▶ **TASK DETAILS**
Using the listing below, report how many lines contain the word "Damage" and give no other words.

▶ **PROVIDED MATERIAL**
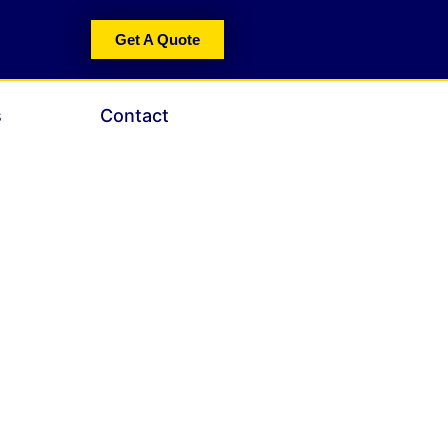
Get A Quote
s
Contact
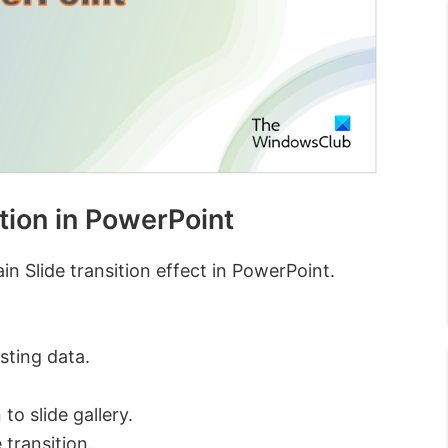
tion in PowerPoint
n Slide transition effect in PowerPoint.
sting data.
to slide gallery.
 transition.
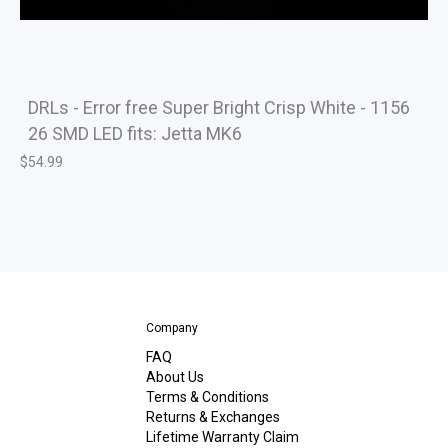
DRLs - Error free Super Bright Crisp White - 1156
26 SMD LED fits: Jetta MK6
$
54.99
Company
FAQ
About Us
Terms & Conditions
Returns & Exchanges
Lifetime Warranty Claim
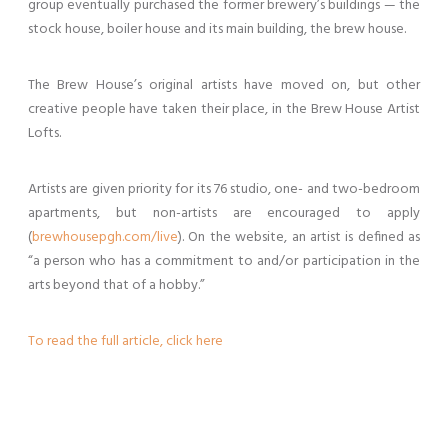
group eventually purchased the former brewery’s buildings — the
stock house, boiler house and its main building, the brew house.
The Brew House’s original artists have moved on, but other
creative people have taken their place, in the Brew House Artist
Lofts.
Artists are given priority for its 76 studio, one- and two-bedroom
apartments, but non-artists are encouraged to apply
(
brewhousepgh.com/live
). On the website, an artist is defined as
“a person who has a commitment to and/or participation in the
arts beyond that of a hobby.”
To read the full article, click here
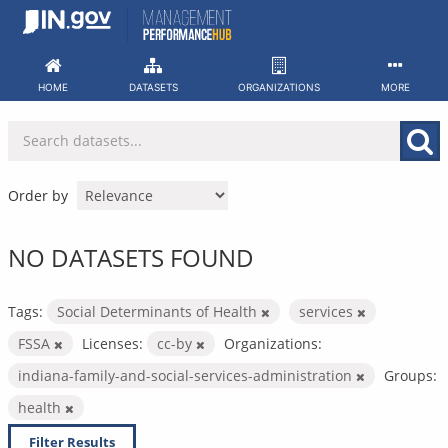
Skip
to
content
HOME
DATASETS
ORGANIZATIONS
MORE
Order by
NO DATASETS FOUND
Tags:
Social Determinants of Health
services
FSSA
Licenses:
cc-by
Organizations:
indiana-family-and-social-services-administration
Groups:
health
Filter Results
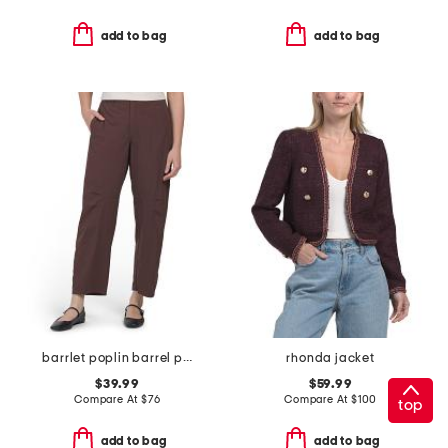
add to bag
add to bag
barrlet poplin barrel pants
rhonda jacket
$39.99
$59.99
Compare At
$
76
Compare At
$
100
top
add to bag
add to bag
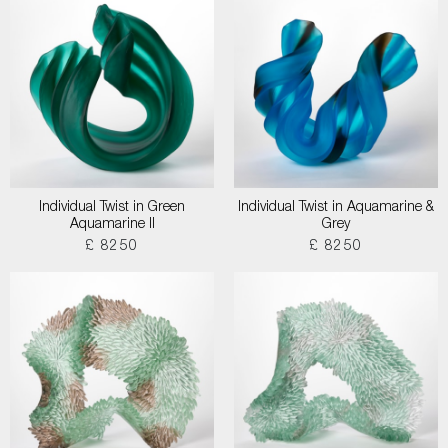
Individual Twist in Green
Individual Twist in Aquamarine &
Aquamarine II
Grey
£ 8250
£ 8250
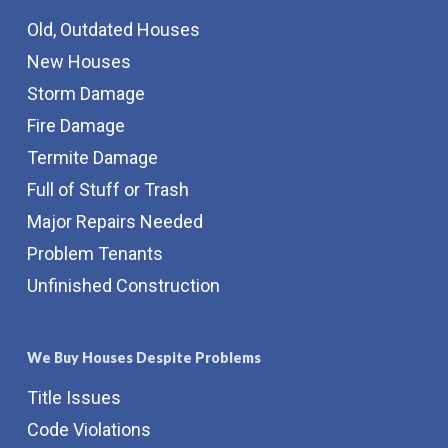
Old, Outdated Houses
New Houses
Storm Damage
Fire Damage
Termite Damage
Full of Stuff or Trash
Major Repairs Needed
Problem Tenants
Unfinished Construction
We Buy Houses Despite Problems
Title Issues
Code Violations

▶ **SOLVED PROBLEM**
3